The drive toward efficient yet sustainable agriculture in the contemporary world necessitates the adoption of smart farming. Smart farming refers to a set of solutions that increase agricultural efficiency, mainly through the use of information and communication technologies.

Data acquisition, data evaluation, and precision application allow improving yields while minimizing the losses. The Internet of Things is of particular use in smart farming, as it makes managing the farm’s assets much easier and also allows creating highly automatized solutions. Blockchain is another promising technology since it not only facilitates safe storage and sharing of information but also contributes to creating a democratically organized international farming community. Increased robotization and interoperability are among the solutions that will likely shape smart farming in the foreseeable future. As a result, smart farming has the potential to revolutionize the world’s agriculture in the years and decades to come.

Introduction

Considering the rapid growth of the Earth’s population, the problem of sustainable agriculture being able to feed the ever-increasing number of people remains an issue of current interest. However, the opportunities for extensive agriculture expansion are mostly exhausted, which means that the future of agricultural cultivation should look for intensive methods. One of the ways to intensify agriculture and make it more effective overall is precision cultivation that tailors agricultural decisions with regard to the site and the type of crops.
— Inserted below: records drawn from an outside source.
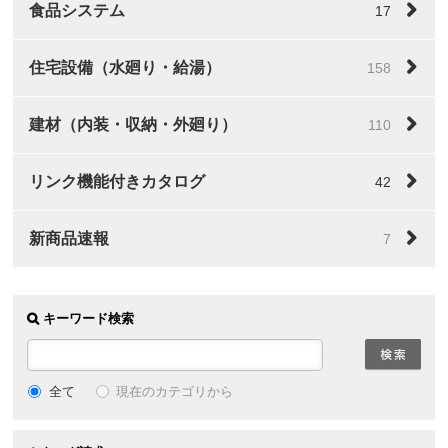
食品システム
17
住宅設備（水廻り・給湯）
158
建材（内装・収納・外廻り）
110
リンク機能付きカタログ
42
新商品速報
7
キーワード検索
全て
現在のカテゴリから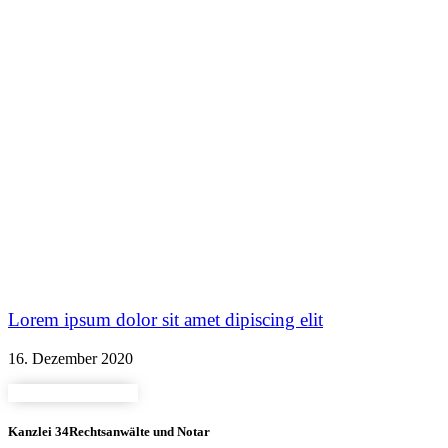
Lorem ipsum dolor sit amet dipiscing elit
16. Dezember 2020
Kanzlei 34
Rechtsanwälte und Notar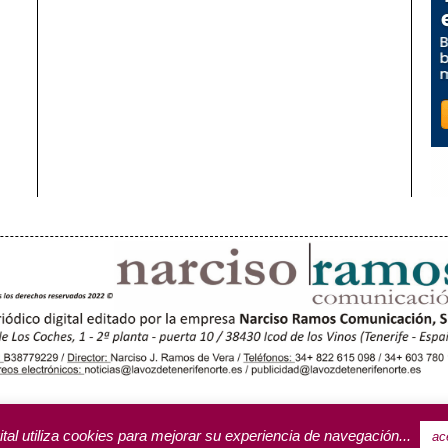
OROTAVA (3)
ACENTEJO (5)
INSULAR
REGIONAL
CULTURA
RIFA PUBLICITARIA
ital utiliza cookies para mejorar su experiencia de navegación...
ac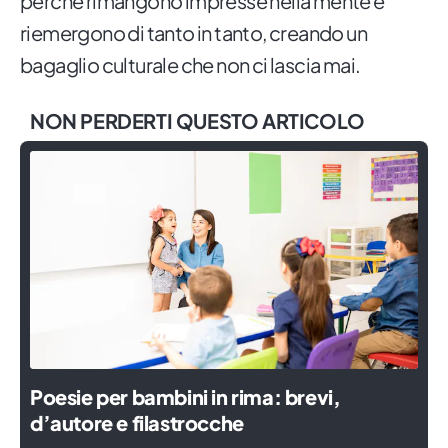
perché rimangono impresse nella mente e
riemergono di tanto in tanto, creando un
bagaglio culturale che non ci lascia mai.
NON PERDERTI QUESTO ARTICOLO
Poesie per bambini in rima: brevi,
d’autore e filastrocche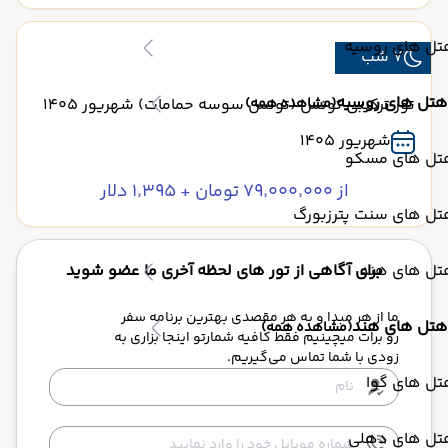
تل های روسیه
7 شب
هتل های روسیه
(مشاهده همه)
تور ترکیبی تونس (تونس سوسه حمامات) شهریور 1405
شهریور 1405
تل های مسکو
از ۷۹٬۰۰۰٬۰۰۰ تومان + ۱٬۳۹۵ دلار
تل های سنت پترزبورگ
تل های هند
برای آگاهی از تور های لحظه آخری ما عضو شوید
ما از هر مبدا و به هر مقصدی بهترین برنامه سفر
هتل های هند
(مشاهده همه)
رو برات میچینیم فقط کافیه شمارتو اینجا بزاری به
زودی با شما تماس می‌گیریم.
تل های گوا
تل های دهلی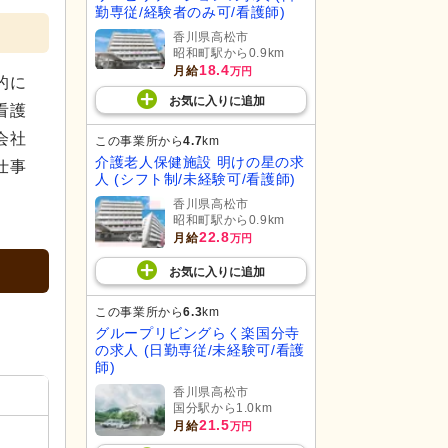
勤専従/経験者のみ可/看護師)
香川県高松市
昭和町駅から0.9km
18.4
月給
万円
的に
お気に入り
に
追加
看護
会社
この事業所から
4.7
km
介護老人保健施設 明けの星の求
仕事
人 (シフト制/未経験可/看護師)
香川県高松市
昭和町駅から0.9km
22.8
月給
万円
お気に入り
に
追加
この事業所から
6.3
km
グループリビングらく楽国分寺
の求人 (日勤専従/未経験可/看護
師)
香川県高松市
国分駅から1.0km
21.5
月給
万円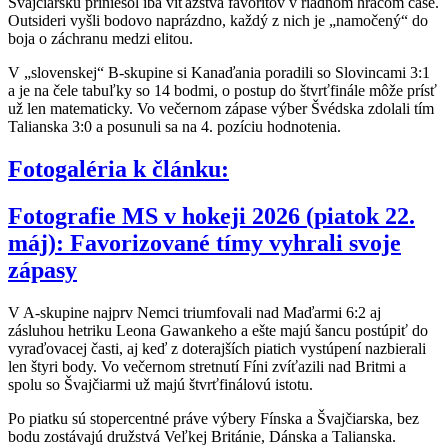
Švajčiarsku priniesol iba víťazstvá favoritov v riadnom hracom čase.
Outsideri vyšli bodovo naprázdno, každý z nich je „namočený“ do
boja o záchranu medzi elitou.
V „slovenskej“ B-skupine si Kanaďania poradili so Slovincami 3:1
a je na čele tabuľky so 14 bodmi, o postup do štvrťfinále môže prísť
už len matematicky. Vo večernom zápase výber Švédska zdolali tím
Talianska 3:0 a posunuli sa na 4. pozíciu hodnotenia.
Fotogaléria k článku:
Fotografie MS v hokeji 2026 (piatok 22.
máj): Favorizované tímy vyhrali svoje
zápasy
V A-skupine najprv Nemci triumfovali nad Maďarmi 6:2 aj
zásluhou hetriku Leona Gawankeho a ešte majú šancu postúpiť do
vyraďovacej časti, aj keď z doterajších piatich vystúpení nazbierali
len štyri body. Vo večernom stretnutí Fíni zvíťazili nad Britmi a
spolu so Švajčiarmi už majú štvrťfinálovú istotu.
Po piatku sú stopercentné práve výbery Fínska a Švajčiarska, bez
bodu zostávajú družstvá Veľkej Británie, Dánska a Talianska.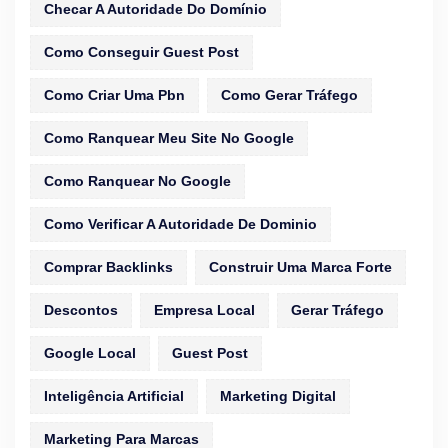
Checar A Autoridade Do Domínio
Como Conseguir Guest Post
Como Criar Uma Pbn
Como Gerar Tráfego
Como Ranquear Meu Site No Google
Como Ranquear No Google
Como Verificar A Autoridade De Dominio
Comprar Backlinks
Construir Uma Marca Forte
Descontos
Empresa Local
Gerar Tráfego
Google Local
Guest Post
Inteligência Artificial
Marketing Digital
Marketing Para Marcas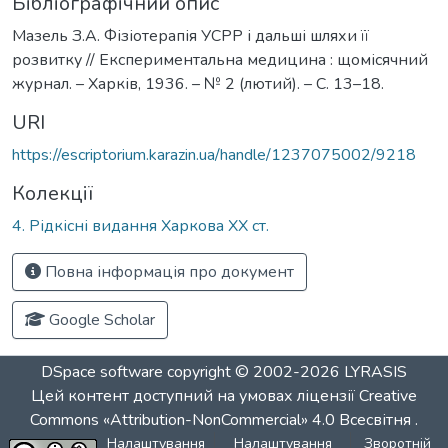
Бібліографічний опис
Мазель З.А. Фізіотерапія УСРР і дальші шляхи її
розвитку // Експериментальна медицина : щомісячний
журнал. – Харків, 1936. – № 2 (лютий). – С. 13–18.
URI
https://escriptorium.karazin.ua/handle/1237075002/9218
Колекції
4. Рідкісні видання Харкова ХХ ст.
Повна інформація про документ
Google Scholar
DSpace software
copyright © 2002-2026
LYRASIS
Цей контент доступний на умовах ліцензії
Creative
Commons «Attribution-NonCommercial» 4.0 Всесвітня
.
Налаштування
Налаштування
Зворотній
Precision cultivation depends to a high degree on the use of digital technologies in agriculture, which is generally defined as smart farming. Smart farming allows for a wide range of options, from robotization and satellite imagery to the Internet of Things and the blockchain technology that increases the efficiency of crop cultivation by optimizing the use of resources. Providing data acquisition, data evaluation, and precision application with the help of the Internet of Things and blockchain, smart farming may impact agriculture all over the world and has immense potential for the future.

Background

In the coming years, one may expect precision cultivation to have a considerable impact on agricultural businesses, large-scale and small-scale organizations alike. Different countries adopt smart farming methods in their agricultural production to address the issues they confront. As of 2016, the country producing the highest number of scholarly publications on smart farming was China, with 31.84 percent of all academic texts in the field (Pivoto et al., 2017). The USA was responsible for 8.94 percent of scholarly publications, South Korea – for 8.38 percent, and Germany and Japan accounted for 6.15 and 5.59 percent, respectively (Pivoto et al., 2017).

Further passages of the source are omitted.